Did we learn nothing as children? When we wanted to go to
the candy store to buy ourselves whatever $10 worth of candy could get us, we
did. When our allowance dropped down to $5 and the jumbo candy bag was $7, we
spent a little less that week and saved the rest for our next allowance. This is called a spending cut because the need
to pay for something else has caused us to decrease our current expenses. This
makes sense right? So why are European countries favoring higher taxes rather
than spending cuts to cover their budget deficits?
Europe will probably be facing another recession this year
and their overall economy is expected to contract in 2013. Many countries are
trying to avoid this by simply increasing taxes. The truth is this is not the
recommended method and has actually proven to be ineffective in generating more
revenue. Great Britain’s 50% top marginal income tax rate has actually reduced
tax revue by as much as 5% this year, according the Wall Street Journal. Any
idea why? Because those in the top marginal income tax rate did not get there
by being careless about their money! When the taxes increase, citizens will
simply shift their incomes and affairs into a more appropriate situation in a
less tax burdensome country. So, the country either loses its population, and
tax revenue, or they come up with a better way to handle the budget deficit.

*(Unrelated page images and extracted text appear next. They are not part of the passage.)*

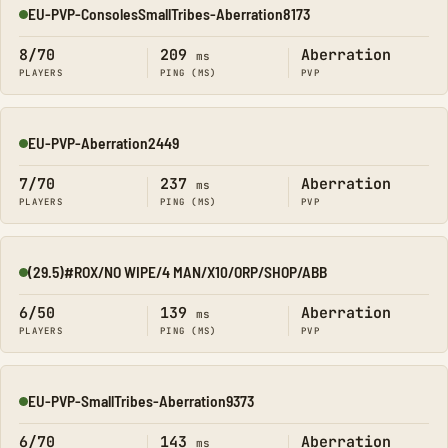
EU-PVP-ConsolesSmallTribes-Aberration8173
Online
8/70
209
Aberration
ms
PLAYERS
PING (MS)
PVP
EU-PVP-Aberration2449
Online
7/70
237
Aberration
ms
PLAYERS
PING (MS)
PVP
(29.5)#ROX/NO WIPE/4 MAN/X10/ORP/SHOP/ABB
Online
6/50
139
Aberration
ms
PLAYERS
PING (MS)
PVP
EU-PVP-SmallTribes-Aberration9373
Online
6/70
143
Aberration
ms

As we know, higher taxes typically hurt new business and, at
times, are a dangerous beginning to inflation; but they do offer a positive
value that, I believe, most politicians enjoy: a short term fix. France and Greece
are due to hold election this spring so both of them are looking for that sort
of solution before dealing with the real problem at hand. Their plan is to increase
taxes to start paying for the budget deficit, show positive signs of
diminishing debt, and get reelected based on how “good” of a job they’re doing.
These “excuses” are why Europe will face another recession this year and see their
economy contract next year. They’re not fixing the problem; they’re delaying it
with temporary ineffective solutions.
Positive signs of the right track are coming though.
Portugal is looking to decrease their deficit by a plan of 70% spending cuts and
30% tax increases. Ireland, on the same token, looks to have two thirds of
their deficit recovered by spending cuts and one third by higher taxes, which
is the typical allocation. Unfortunately, as mentioned before, France, Greece,
and Italy all look to balance their budget with tax revenue as the main
contributor.
We’ll see what happens in the coming months as we watch the
strategies of Portugal and Ireland as compared with France, Greece and Italy. Who
will choose the best strategy? Who will save the most money? And who will
eventually be able to afford their jumbo bag of candy the following week?